My Half-Century with The Sound of Music

The thing I remember most about the first time I saw The Sound of Music was the size of the marquee that loomed over the doors of the now-demolished Coronet Theater in San Francisco. It was a bright afternoon in 1965. I was five, my sister Sheryl was eight, and we were dropped on the sidewalk with my grandparents, visiting from Denver. Mom and Dad were always good about exposing us to new things, but this time I think they just wanted three hours to themselves. Grandma Allen, in particular, could be a bit trying.

I don’t remember actually seeing the movie, but fifty years later I know that it speaks to some of my greatest passions. I love being at high altitudes, hiking through thick woods and suddenly coming upon great open vistas. And I have a lifelong fascination with monasticism. As much as I’m drawn to the arm-flinging enthusiasm of Maria’s traipse across the Untersberg, I’m equally drawn to the quiet contemplation of the nuns who challenge and protect, and who sing so gloriously.

But beyond the specifics of abbeys and Alps, The Sound of Music presents a worldview that is now largely mine. (Perhaps a courageous thing to say in 2015.) Maria’s devotion to God, a theme often overlooked, is more literal than my own belief, but familiar and resonant nonetheless. She worships as deeply in the mountains as she does in the cloister and, more importantly, she learns that happiness comes when we get outside our own heads and start thinking about others. She finds her greatest joy in teaching, in parenting, and in partnering – as I do.

The advent of video means that Sheryl’s two girls, now grown, have seen the movie more times than they can count. I’ve tried to be more sparing. My DVD copy has never been unwrapped, and I can name each of the times I saw the film on the big screen. Its impact was greatest during a celebrated re-release in 1973 when I could fully understand the story and be carried away by the cinematography and music. Seven years later, on a break from college and travels abroad, I sat beside my parents at a film festival showing and heard Mom whisper to Dad, “He’s been there!”

I made that visit to Salzburg during the spring break of my freshman year in London, traveling with a friend through Europe, and dipping down through Bavaria into Austria. In Salzburg we wandered cobblestone streets, ate Weiner Schnitzel, stood before the locked gates of Nonnburg Abbey, and found the country road that Maria dances along, guitar and carpetbag akimbo, as she sings “I Have Confidence.”

For laughs, we took the official Sound of Music Tour, led by an embittered young American who explained that the Von Trapp’s trek over the Alps from Salzburg would have landed them in Nazi Germany. I wanted to explain, first, that the family flees in a car and would obviously drive to a safe border before starting their climb. But more importantly, it’s a movie. And a musical. With cloistered nuns who sing classic Broadway show tunes by Rodgers & Hammerstein.
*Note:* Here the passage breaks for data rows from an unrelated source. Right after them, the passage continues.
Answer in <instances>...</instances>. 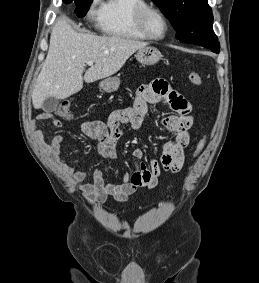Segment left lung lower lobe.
Segmentation results:
<instances>
[{
	"label": "left lung lower lobe",
	"instance_id": "0a47b994",
	"mask_svg": "<svg viewBox=\"0 0 259 283\" xmlns=\"http://www.w3.org/2000/svg\"><path fill=\"white\" fill-rule=\"evenodd\" d=\"M196 45H200V46H203L205 48H208L214 53H219V51H220V44H219L218 40L213 41V42L196 43Z\"/></svg>",
	"mask_w": 259,
	"mask_h": 283
}]
</instances>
The need to belittle the film has been there from the beginning. Critics accused both Broadway and Hollywood artists of setting the musical genre back 60 years to its operetta roots. Pauline Kael, writing in McCall’s, said of the movie, “It’s the big lie. The sugar-coated lie that people seem to want to eat.”

It’s true that there’s one enormously offensive moment in the film when Maria makes herself entirely subservient to her new husband. I’ve heard it boo-ed in the cinema, and rightly so. But overall the story carries a profound message that has nurtured and, yes, challenged audiences for five decades. It gives us the experience of a young woman who struggles to discover her true calling, a man surprised by life just when he thought his future was proscribed, and children who, made aware of love, wake up to the beauty and joy that surround them.

Fifty years after the premiere of The Sound of Music, it’s time to unwrap that DVD and enjoy it again.